Mechanisms underlying metformin-induced secretion of glucagon-like peptide-1 from the intestinal L-cell.

摘要

The incretin hormone glucagon-like peptide-1 enhances glucose-dependent insulin secretion and is therefore a most attractive therapeutic approach for the treatment of Type 2 Diabetes Mellitus. The anti-diabetic drug, metformin, has previously been shown to increase circulating levels of GLP-1, although its mechanism of action is currently unknown.
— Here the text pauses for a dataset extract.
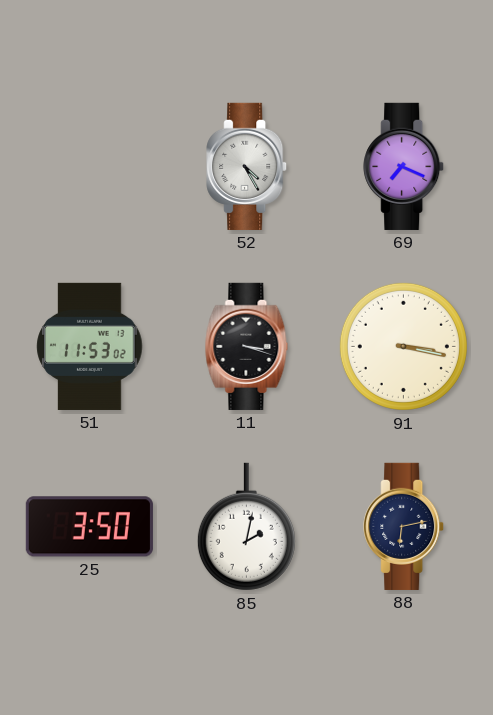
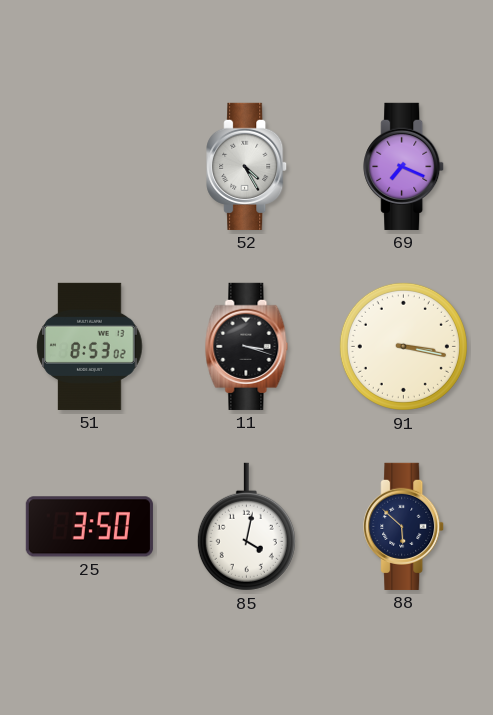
51: 11:53 -> 8:53
85: 2:02 -> 4:02
88: 6:13 -> 5:52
Neither metformin nor AICAR (activators of AMPK) directly stimulated GLP-1 secretion from the L-cell in vitro. However, oral treatment of rats with metformin enhanced plasma levels of active and total GLP-1, independent of GLP-1 degradation. Furthermore, pre-treatment with the general muscarinic antagonist, atropine, or the M3 antagonist, 4-DAMP, decreased metformin–induced GLP-1 secretion, while M1 and M2 antagonists did not. Chronic bilateral subdiaphragmatic vagotomy had no effect, while the GRP antagonist, RC-3095, reduced metformin-induced GLP-1secretion. Therefore, I conclude that metformin-induced GLP-1 secretion occurs in part through the parasympathetic nervous system, the M3 and GRP receptors, but is independent of the vagus nerve.